Mit dem Notebook ging ich zu meinem Tisch und schaltete die Kamera nochmal ein.

„Fertig“, sagte ich nur.

„Du bist einen Schritt nach dem anderen gegangen und ich sehe, du bist jetzt dort, wo wir sonst immer sprechen.“

Ich nickte nur.

„Du bist erschöpft?“

Wieder nickte ich.

„Du hast einiges gemacht. Hast dir ein Outfit rausgesucht, hast Zähne geputzt, geduscht, dich angezogen und du bist aus deinem Bett raus.“

„Ja. Das war anstrengend.“

„Wie hoch ist dein Drang gerade, wieder zurück ins Bett zu gehen?“

„Ich will einfach hier sitzen bleiben.“

„Einfach sitzen bleiben, das ist in Ordnung. Es ist jetzt später Vormittag. Könntest du dir vorstellen, eine Weile außerhalb des Bettes zu bleiben heute?“

„Ja, vielleicht. Ist mir gerade eh zu weit weg.“

„Was könntest du hier am Tisch machen?“

„Ich könnte mir eine Serie ansehen, das würde mich vom Denken abhalten.“

„Hast du das in den letzten Tagen auch mal gemacht, eine Serie geschaut?“

„Nein.“ Ich hatte daran gedacht, aber es war mir zu anstrengend gewesen, das Notebook zu holen und auf dem Handy mag ich nicht gucken.

„Fällt dir noch was ein?“

„Später könnte ich hier am Tisch was essen.“

„Gut, vielleicht reicht das auch für heute. Eine Serie gucken und am Tisch zu essen. Was meinst du?“

Das reicht mir vollkommen.

Stephanie lobte nochmal meine kleinen Schritte. Dabei waren es Dinge, die sonst selbstverständlich waren, sich gerade anfühlten, als sei ich einen Marathon gelaufen. Wir machten einen neuen Termin für den nächsten Tag aus und sie versicherte mir, dass beides ok sei. Aus dem Bett oder vom Tisch aus zu sprechen.

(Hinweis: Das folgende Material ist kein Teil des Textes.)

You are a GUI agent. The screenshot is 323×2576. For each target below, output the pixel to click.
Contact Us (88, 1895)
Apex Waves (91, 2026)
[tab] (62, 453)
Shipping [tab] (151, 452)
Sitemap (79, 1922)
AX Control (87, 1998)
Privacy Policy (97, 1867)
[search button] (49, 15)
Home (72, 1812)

Matthias ist eine fiktive Figur, er soll dir zeigen, wie eine systemische Beratung aussehen könnte.
Lies hier mehr über ihn und meine anderen Figuren.

Während einer depressiven Episode scheinen alltägliche Dinge manchmal unmöglich. Was sonst im Alltag selbstverständlich ist, kostet unfassbar viel Kraft. Es hilft dann nicht zu sagen: „Reiß dich doch einfach mal zusammen.“ Es geht dann um ganz kleine Schritte. Das darf dann auch ganz bewusst und langsam passieren. Nahestehende Personen stehen dann oft hilflos daneben, würden gerne helfen, wissen nicht wie. Sei da, biete deine Gesellschaft und Unterstützung an. Akzeptiere, falls dies unerwünscht ist. Übe keinen Zwang aus, erwarte nicht zu viel.